### What is expected
Return an exact copy of the lines from the one holding "اسفندیار ولي خان وویل که" to the end of the data, including both the starting and final lines. Leave the pictures out.

### Source material

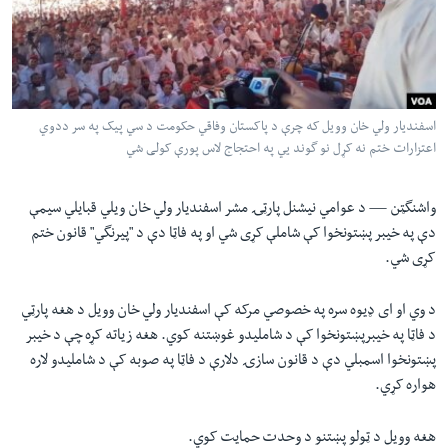
لته
اداریه
ه
خکې
Learning English
رکزي
ټون
FOLLOW US
اسفندیار ولي خان وویل که چرې د پاکستان وفاقي حکومت د سي پیک په سر ددوي
ه
اعتزارات ختم نه کړل نو گوند يي په احتجاج لاس پورې کولی شي
اوړئ
واشنگټن —
د عوامي نیشنل پارټۍ مشر اسفندیار ولي خان ويلي قبایلي سیمې
ژبې
دې په خیبر پښتونخوا کې شاملې کړی شي او په فاټا دې د "پیرنگي" قانون ختم
کړی شي.
د وي او ای ډیوه سره په خصوصي مرکه کې اسفندیار ولي خان وویل د هغه پارټي
د فاټا په خیبرپښتونخوا کې د شاملیدو غوښتنه کوي. هغه زیاته کړه چې د خیبر
پښتونخوا اسمبلي دې د قانون سازۍ دلارې د فاټا په صوبه کې د شاملیدو لاره
هواره کړي.
هغه وویل د ټولو پښتنو د وحدت حمایت کوي.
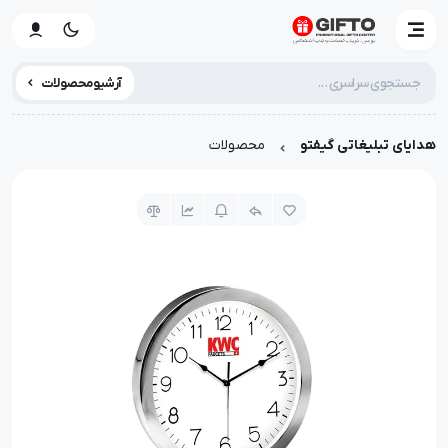
آرشیو محصولات
هدایای تبلیغاتی گیفتو
محصولات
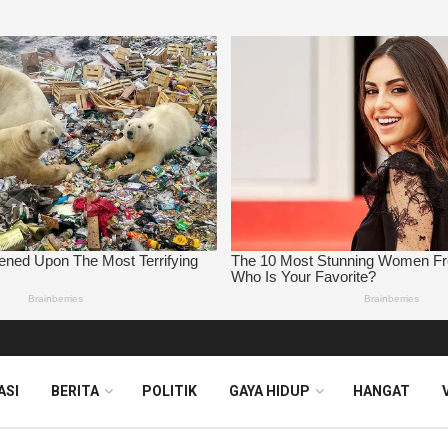
ASI
BERITA
POLITIK
GAYA HIDUP
HANGAT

### Answer space
اسفندیار ولي خان وویل که چرې د پاکستان وفاقي حکومت د سي پیک په سر ددوي
ه
اعتزارات ختم نه کړل نو گوند يي په احتجاج لاس پورې کولی شي
اوړئ
واشنگټن —
د عوامي نیشنل پارټۍ مشر اسفندیار ولي خان ويلي قبایلي سیمې
ژبې
دې په خیبر پښتونخوا کې شاملې کړی شي او په فاټا دې د "پیرنگي" قانون ختم
کړی شي.
د وي او ای ډیوه سره په خصوصي مرکه کې اسفندیار ولي خان وویل د هغه پارټي
د فاټا په خیبرپښتونخوا کې د شاملیدو غوښتنه کوي. هغه زیاته کړه چې د خیبر
پښتونخوا اسمبلي دې د قانون سازۍ دلارې د فاټا په صوبه کې د شاملیدو لاره
هواره کړي.
هغه وویل د ټولو پښتنو د وحدت حمایت کوي.
آرشیو محصولات
هدایای تبلیغاتی گیفتو
محصولات
ASI
BERITA
POLITIK
GAYA HIDUP
HANGAT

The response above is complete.